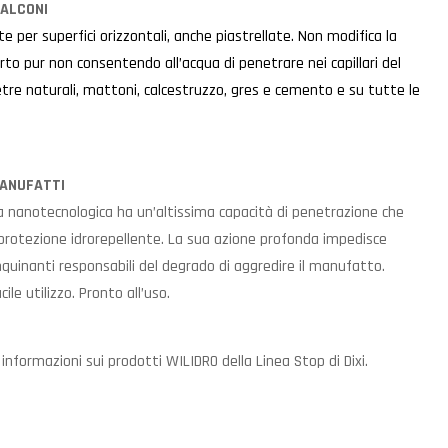
BALCONI
te per superfici orizzontali, anche piastrellate. Non modifica la
orto pur non consentendo all’acqua di penetrare nei capillari del
etre naturali, mattoni, calcestruzzo, gres e cemento e su tutte le
MANUFATTI
la nanotecnologica ha un’altissima capacità di penetrazione che
 protezione idrorepellente. La sua azione profonda impedisce
i inquinanti responsabili del degrado di aggredire il manufatto.
ile utilizzo. Pronto all’uso.
informazioni sui prodotti WILIDRO della Linea Stop di Dixi.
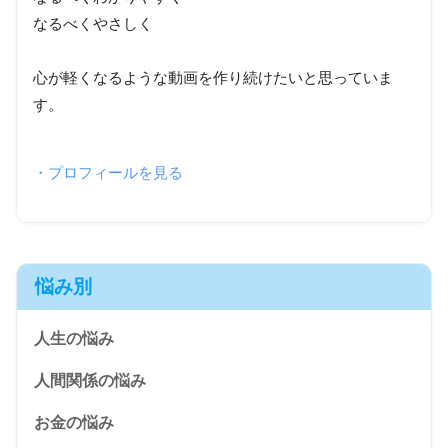
なるべくやさしく
心が軽くなるような動画を作り続けたいと思っていま
す。
・プロフィールを見る
悩み別
人生の悩み
人間関係の悩み
お金の悩み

§ Problem
Once the pictures are removed, copy the material above exactly.

§ Exercise output
BALCONI
te per superfici orizzontali, anche piastrellate. Non modifica la
orto pur non consentendo all’acqua di penetrare nei capillari del
etre naturali, mattoni, calcestruzzo, gres e cemento e su tutte le
MANUFATTI
la nanotecnologica ha un’altissima capacità di penetrazione che
 protezione idrorepellente. La sua azione profonda impedisce
i inquinanti responsabili del degrado di aggredire il manufatto.
ile utilizzo. Pronto all’uso.
informazioni sui prodotti WILIDRO della Linea Stop di Dixi.
なるべくやさしく
心が軽くなるような動画を作り続けたいと思っていま
す。
・プロフィールを見る
悩み別
人生の悩み
人間関係の悩み
お金の悩み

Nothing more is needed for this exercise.